Warnstreiks bei Banken werden ausgeweitet
von ver.di
Die Warnsteiks, zu denen ver.di nach der ergebnislosen zweiten Verhandlungsrunde in Nordrhein-Westfalen aufgerufen hatte, werden weiter ausgedehnt. Gestreikt wird am Dienstag, dem 17. Juni, und Mittwoch, dem 18. Juni, im Saarland, in Niedersachsen und in Baden-Württemberg sowie am 20. Juni in Berlin und Brandenburg.
„Die starre Haltung der Arbeitgeber, ein Gehaltsangebot nur in einem Gesamtpaket mit der Möglichkeit zu Samstagarbeit abzugeben, verärgert die Beschäftigten und verschärft die Situation immer mehr.“
Uwe Spitzbarth, ver.di-Verhandlungsführer
„Die Arbeitgeber haben den Streik provoziert, weil sie auch in der zweiten Verhandlungsrunde kein Angebot vorgelegt haben und nicht von ihrer Forderung nach regelmäßiger Samstagarbeit für Tausende von Beschäftigten aus allen Bereichen des Bankgeschäfts abrücken“, betont ver.di-Verhandlungsführer Uwe Spitzbarth. „Die starre Haltung der Arbeitgeber, ein Gehaltsangebot nur in einem Gesamtpaket mit der Möglichkeit zu Samstagarbeit abzugeben, verärgert die Beschäftigten und verschärft die Situation immer mehr.“
Die Bankbeschäftigten seien vom Verhalten ihrer Arbeitgeber enttäuscht.
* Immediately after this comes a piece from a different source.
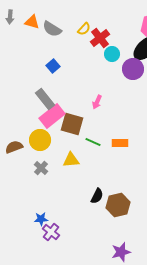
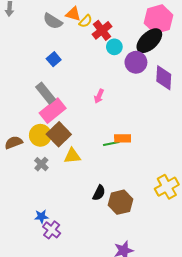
orange triangle: (32, 22) -> (73, 14), moved
brown square: (72, 124) -> (59, 134), moved, turned 30
green line: (93, 142) -> (111, 144), moved, turned -35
Sie würden sich nicht respektiert und wertgeschätzt fühlen. Daher sei eine Ausweitung der Warnstreiks erforderlich, um Druck auf die Arbeitgeber auszuüben.
„Wir erwarten, dass die Arbeitgeber in der dritten Runde ein verhandlungsfähiges Angebot vorlegen und die Vorbedingung nach Ausweitung regelmäßiger Samstagarbeit vom Tisch nehmen“, erklärt der Gewerkschafter. Die Beschäftigten hätten bereits am 5. und am 12. Juni in Nordrhein-Westfalen deutlich gemacht, dass sie für diese Forderungen einstehen
Hier wird gestreikt
Am Dienstag treten die Beschäftigte der Sparkassen Saar, der Saar LB, der Hypovereinsbank und der Commerzbank im Saarland in den Warnstreik und kommen am Mittag zu einer Protestkundgebung am Kleinen Markt in Saarlouis zusammen.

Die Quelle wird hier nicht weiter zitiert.